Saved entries
════════
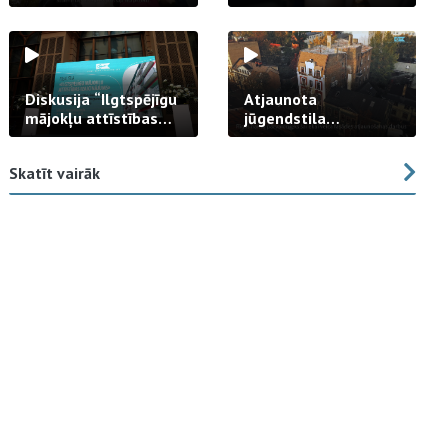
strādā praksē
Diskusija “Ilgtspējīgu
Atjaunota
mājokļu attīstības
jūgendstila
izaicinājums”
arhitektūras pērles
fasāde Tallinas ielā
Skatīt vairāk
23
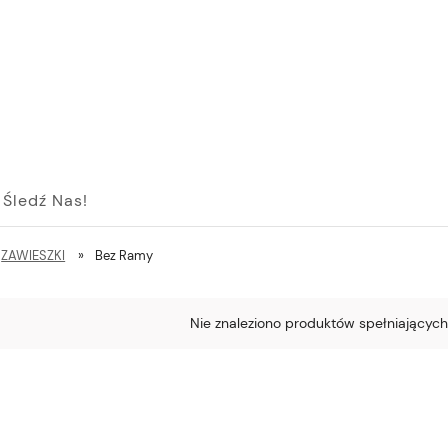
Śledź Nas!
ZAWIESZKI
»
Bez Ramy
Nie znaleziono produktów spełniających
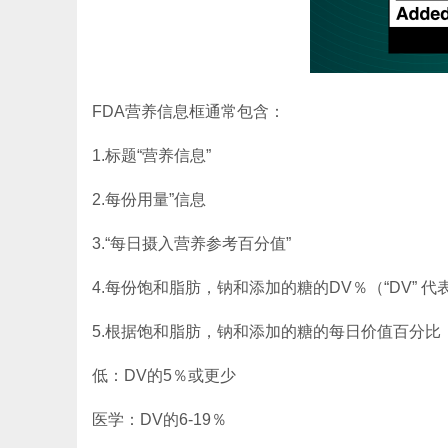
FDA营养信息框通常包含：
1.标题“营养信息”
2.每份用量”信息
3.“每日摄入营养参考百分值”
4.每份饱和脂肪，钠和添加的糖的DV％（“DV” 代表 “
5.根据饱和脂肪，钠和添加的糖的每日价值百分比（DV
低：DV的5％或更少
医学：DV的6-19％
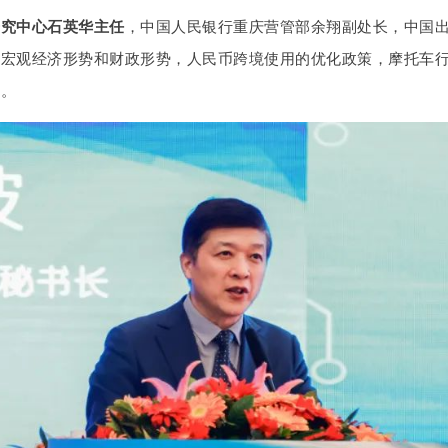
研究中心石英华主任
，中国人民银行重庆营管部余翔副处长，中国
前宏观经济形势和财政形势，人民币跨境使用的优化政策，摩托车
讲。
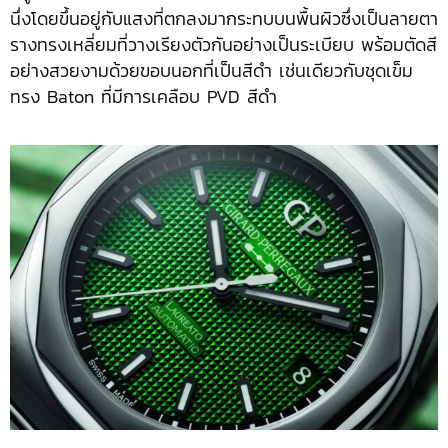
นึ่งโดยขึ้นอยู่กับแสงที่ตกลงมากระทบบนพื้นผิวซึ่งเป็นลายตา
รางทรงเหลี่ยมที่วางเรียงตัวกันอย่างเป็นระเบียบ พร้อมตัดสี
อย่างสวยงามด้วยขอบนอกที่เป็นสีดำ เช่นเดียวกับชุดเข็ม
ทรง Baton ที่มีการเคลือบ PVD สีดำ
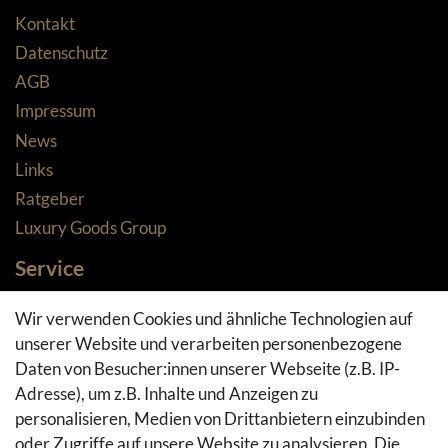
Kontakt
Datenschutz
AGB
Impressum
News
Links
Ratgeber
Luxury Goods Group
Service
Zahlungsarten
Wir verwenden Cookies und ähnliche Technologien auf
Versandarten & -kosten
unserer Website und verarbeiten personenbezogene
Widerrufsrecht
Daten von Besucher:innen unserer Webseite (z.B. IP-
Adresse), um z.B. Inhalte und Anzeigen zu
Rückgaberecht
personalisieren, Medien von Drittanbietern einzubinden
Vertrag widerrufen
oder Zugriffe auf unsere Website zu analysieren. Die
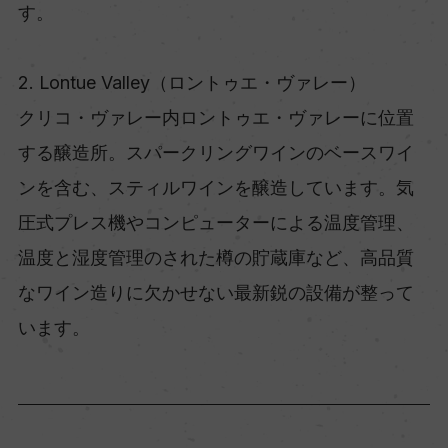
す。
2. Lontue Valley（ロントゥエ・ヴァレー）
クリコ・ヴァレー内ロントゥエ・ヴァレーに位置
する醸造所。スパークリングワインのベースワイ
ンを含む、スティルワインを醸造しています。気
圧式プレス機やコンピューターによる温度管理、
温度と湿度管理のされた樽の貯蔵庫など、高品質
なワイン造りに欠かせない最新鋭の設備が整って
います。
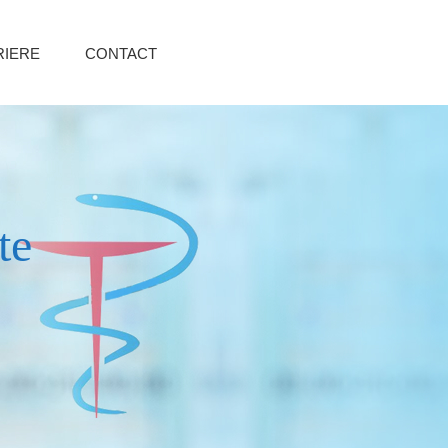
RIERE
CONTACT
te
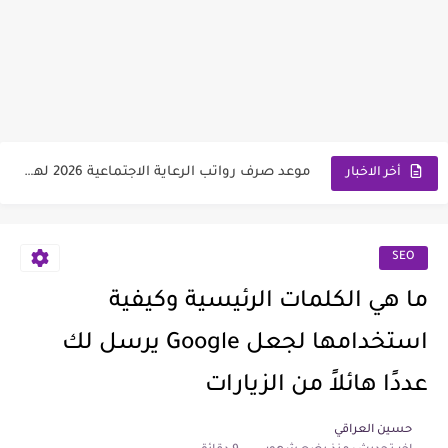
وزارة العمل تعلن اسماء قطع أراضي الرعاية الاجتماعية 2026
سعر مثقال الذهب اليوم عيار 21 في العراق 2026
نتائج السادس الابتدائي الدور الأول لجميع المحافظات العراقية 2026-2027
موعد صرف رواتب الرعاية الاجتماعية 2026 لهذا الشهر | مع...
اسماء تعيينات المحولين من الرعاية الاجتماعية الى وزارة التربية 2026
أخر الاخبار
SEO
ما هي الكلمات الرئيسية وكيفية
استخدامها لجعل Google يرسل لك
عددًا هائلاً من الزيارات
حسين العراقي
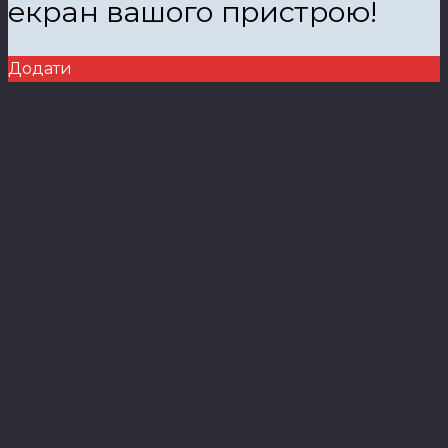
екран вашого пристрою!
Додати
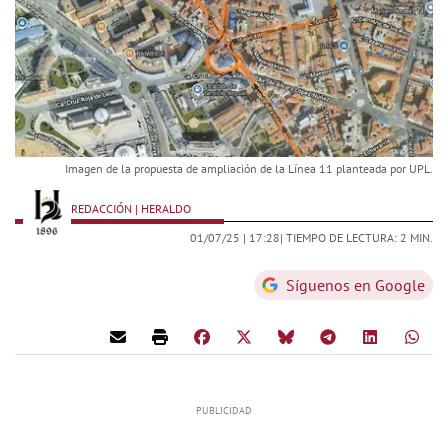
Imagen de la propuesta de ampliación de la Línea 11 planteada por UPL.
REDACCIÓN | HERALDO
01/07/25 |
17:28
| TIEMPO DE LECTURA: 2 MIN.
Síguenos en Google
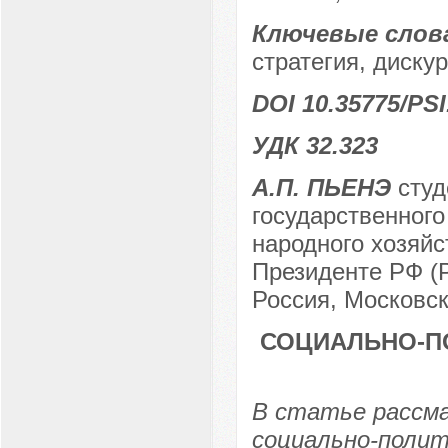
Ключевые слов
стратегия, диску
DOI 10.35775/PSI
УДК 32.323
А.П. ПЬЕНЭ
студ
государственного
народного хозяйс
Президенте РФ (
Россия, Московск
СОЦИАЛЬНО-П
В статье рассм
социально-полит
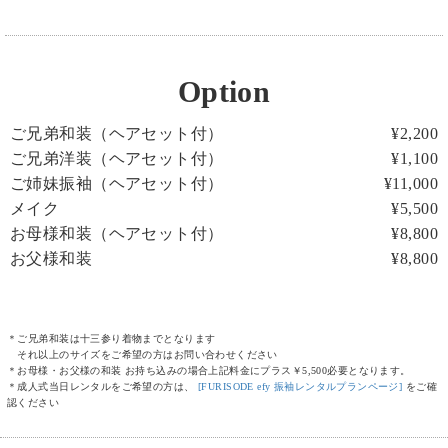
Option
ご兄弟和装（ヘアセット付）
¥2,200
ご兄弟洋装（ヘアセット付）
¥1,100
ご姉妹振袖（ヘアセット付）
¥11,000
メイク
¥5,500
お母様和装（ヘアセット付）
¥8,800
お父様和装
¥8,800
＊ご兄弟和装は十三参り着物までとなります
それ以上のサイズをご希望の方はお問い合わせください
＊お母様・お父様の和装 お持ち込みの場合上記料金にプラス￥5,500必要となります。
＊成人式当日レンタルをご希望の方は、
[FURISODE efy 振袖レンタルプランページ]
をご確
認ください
════════
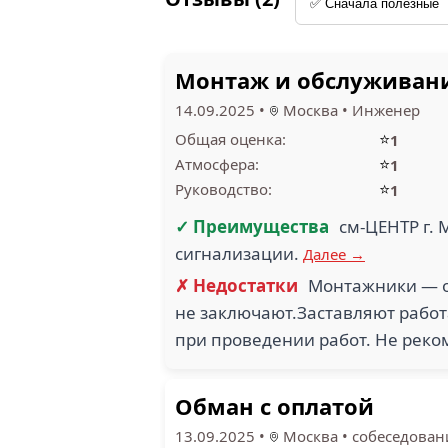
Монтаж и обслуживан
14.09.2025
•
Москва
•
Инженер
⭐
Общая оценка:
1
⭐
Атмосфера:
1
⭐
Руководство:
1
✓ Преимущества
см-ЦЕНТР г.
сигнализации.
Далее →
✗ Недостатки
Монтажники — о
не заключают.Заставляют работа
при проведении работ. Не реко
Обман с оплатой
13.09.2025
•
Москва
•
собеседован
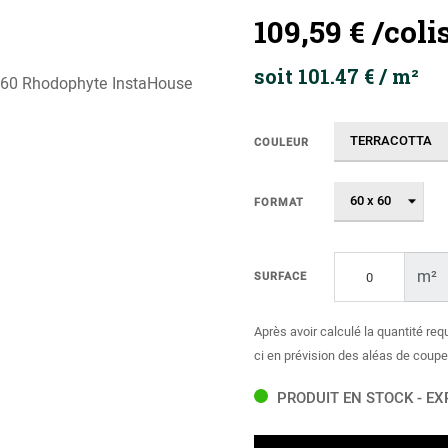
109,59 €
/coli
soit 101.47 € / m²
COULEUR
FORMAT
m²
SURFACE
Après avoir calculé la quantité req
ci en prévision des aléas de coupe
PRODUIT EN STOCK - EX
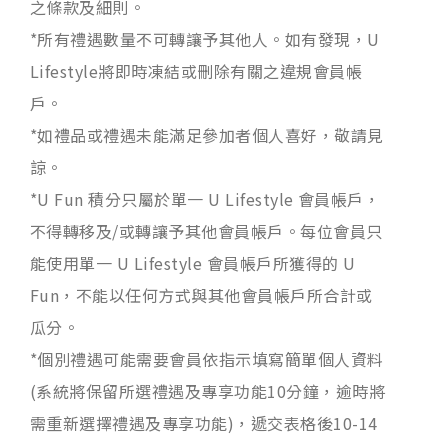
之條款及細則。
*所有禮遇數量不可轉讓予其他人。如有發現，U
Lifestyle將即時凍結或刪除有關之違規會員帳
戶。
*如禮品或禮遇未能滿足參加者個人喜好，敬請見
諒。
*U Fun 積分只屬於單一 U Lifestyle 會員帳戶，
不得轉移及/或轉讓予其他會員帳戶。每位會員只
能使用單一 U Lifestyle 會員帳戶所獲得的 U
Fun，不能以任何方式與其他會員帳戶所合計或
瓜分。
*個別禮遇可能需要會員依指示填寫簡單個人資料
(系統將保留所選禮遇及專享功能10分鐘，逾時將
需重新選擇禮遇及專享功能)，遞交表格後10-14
════════
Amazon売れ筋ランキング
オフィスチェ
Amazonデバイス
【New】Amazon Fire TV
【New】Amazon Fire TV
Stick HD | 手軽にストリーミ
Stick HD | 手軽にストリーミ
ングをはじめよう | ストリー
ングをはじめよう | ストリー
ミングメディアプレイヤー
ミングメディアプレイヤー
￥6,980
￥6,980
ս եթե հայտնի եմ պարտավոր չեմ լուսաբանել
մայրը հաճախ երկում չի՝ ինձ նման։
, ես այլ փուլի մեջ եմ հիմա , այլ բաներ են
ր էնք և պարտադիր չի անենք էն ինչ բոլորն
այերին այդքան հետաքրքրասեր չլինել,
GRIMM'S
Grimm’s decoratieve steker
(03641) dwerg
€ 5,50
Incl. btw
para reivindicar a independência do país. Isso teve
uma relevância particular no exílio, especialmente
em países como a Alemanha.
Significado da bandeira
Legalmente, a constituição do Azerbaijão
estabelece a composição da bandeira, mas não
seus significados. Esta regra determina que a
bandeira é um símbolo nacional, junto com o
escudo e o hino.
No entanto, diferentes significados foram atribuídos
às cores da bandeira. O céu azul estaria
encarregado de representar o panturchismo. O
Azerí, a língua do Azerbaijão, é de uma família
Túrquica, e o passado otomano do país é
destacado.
════════
→ Activity: Please copy the lines above exactly, starting at the line that holds "fasāde Tallinas ielā" and ending at the line that holds "รางทรงเหลี่ยมท"; include both, but no pictures.

→ Reply to the task:
fasāde Tallinas ielā
Skatīt vairāk
23
Śledź Nas!
ZAWIESZKI
»
Bez Ramy
Nie znaleziono produktów spełniających
FDA营养信息框通常包含：
1.标题“营养信息”
2.每份用量”信息
3.“每日摄入营养参考百分值”
4.每份饱和脂肪，钠和添加的糖的DV％（“DV” 代表 “
5.根据饱和脂肪，钠和添加的糖的每日价值百分比（DV
低：DV的5％或更少
医学：DV的6-19％
研究中心石英华主任
，中国人民银行重庆营管部余翔副处长，中国
前宏观经济形势和财政形势，人民币跨境使用的优化政策，摩托车
讲。
นึ่งโดยขึ้นอยู่กับแสงที่ตกลงมากระทบบนพื้นผิวซึ่งเป็นลายตา
รางทรงเหลี่ยมที่วางเรียงตัวกันอย่างเป็นระเบียบ พร้อมตัดสี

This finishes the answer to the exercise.